Per questo - secondo Croce - il "giudizio filosofico" coincide col "giudizio storico" (giudizio che
risponde sempre ai bisogni della situazione del presente: ogni storia è sempre "storia
contemporanea"). Cosa ne dici?
Mi pare un'ottica accettabile: se la filosofia ha l'ambizione di cogliere l'Intero (e non la parte),
non vedo altro Intero che la Storia che si fa, che si realizza. Del resto Hegel non diceva che la
filosofia è come la civetta che si alza al tramonto del sole? In altre parole, non diceva Hegel
che la filosofia è la comprensione della razionalità di un'epoca quando si è conclusa?

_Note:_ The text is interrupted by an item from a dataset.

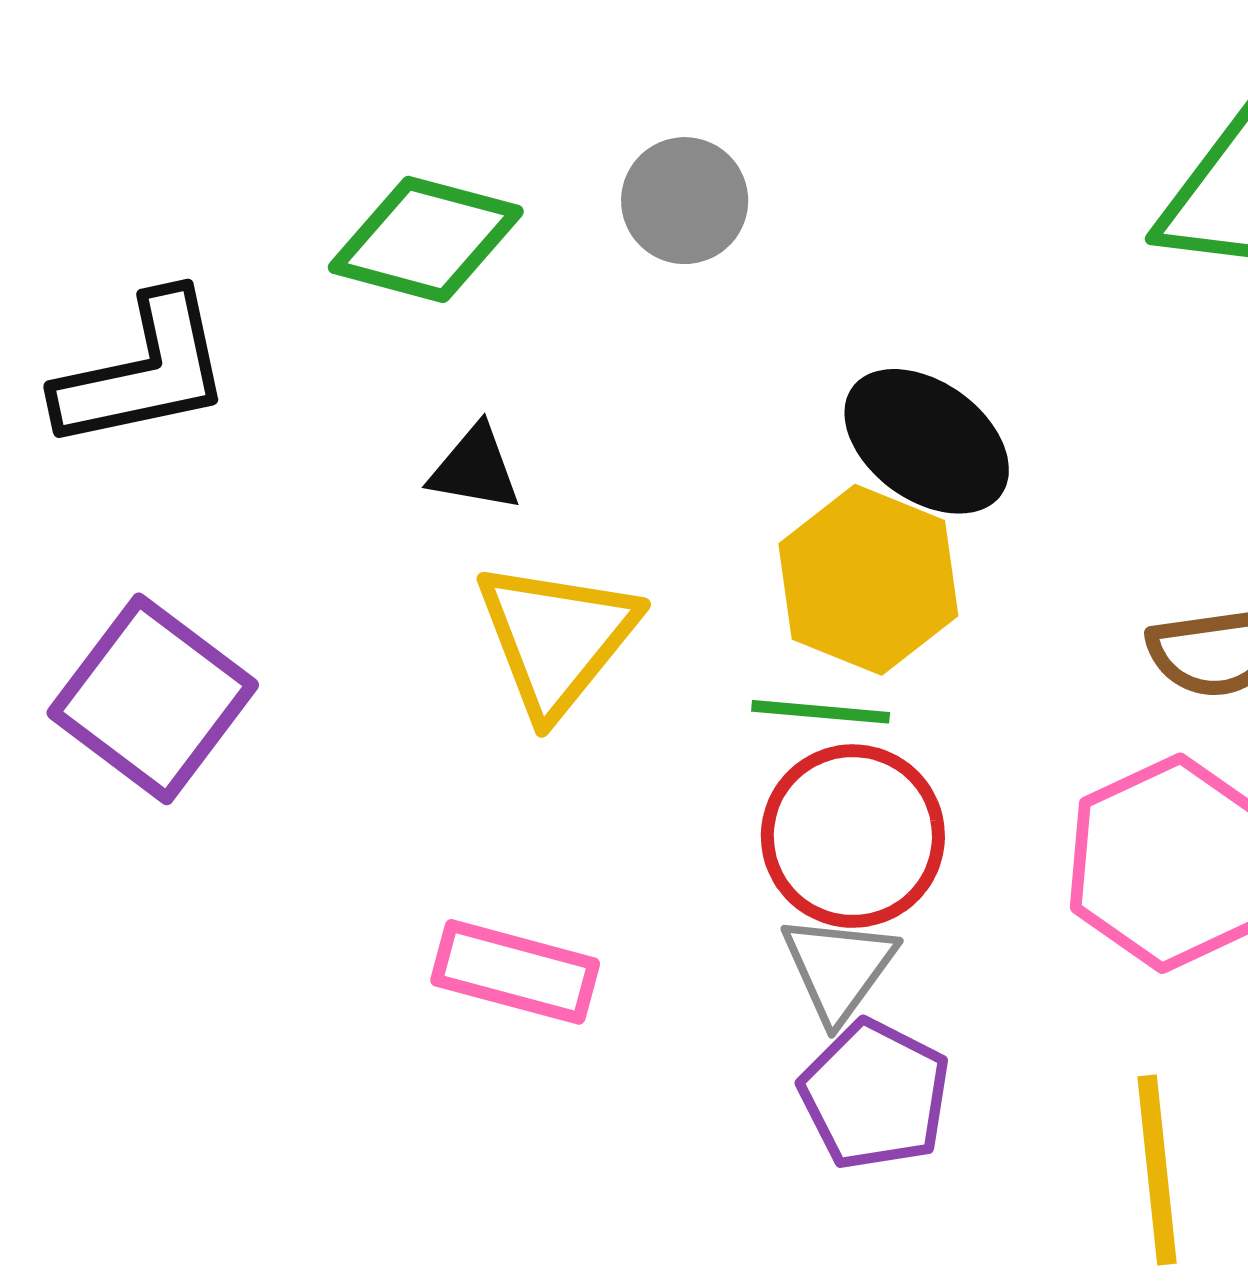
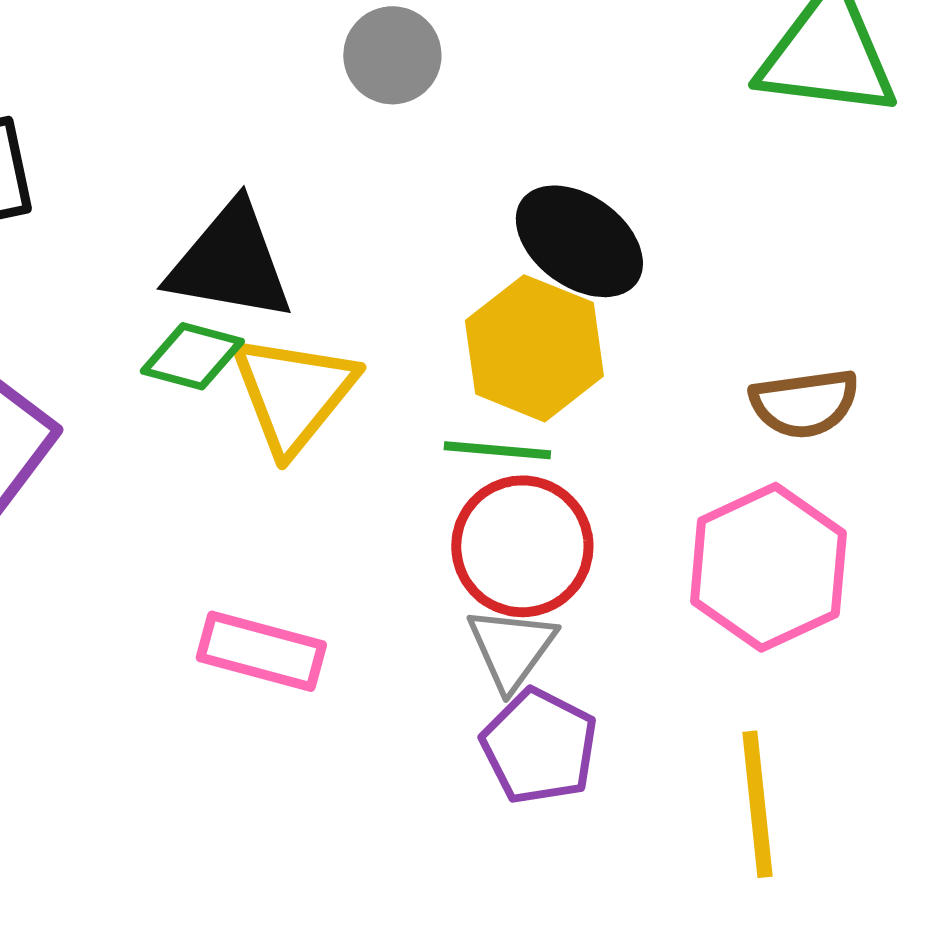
green diamond: (426, 239) -> (192, 356), moved, size x0.7
black triangle: (475, 468) -> (230, 262), size x1.8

Un punto di vista legittimo. Tieni, comunque, presente il rischio che più volte abbiamo
sottolineato in questo viaggio: il rischio di arrivare a giustificare tutto. E' vero che Croce non è
arrivato a giustificare il fascismo, ma forse con un certa incoerenza.
Alla fine di questo viaggio su Croce (uno dei più grandi intellettuali del '900 ed uno degli
intellettuali italiani più conosciuti all'estero: molte sue opere sono state tradotte in numerose
lingue), è il caso di dire che Croce ha riscoperto l'idealismo grazie ai suoi interessi giovanili per
il marxismo: è grazie proprio a questi studi che ha sentito il bisogno di risalire ad Hegel.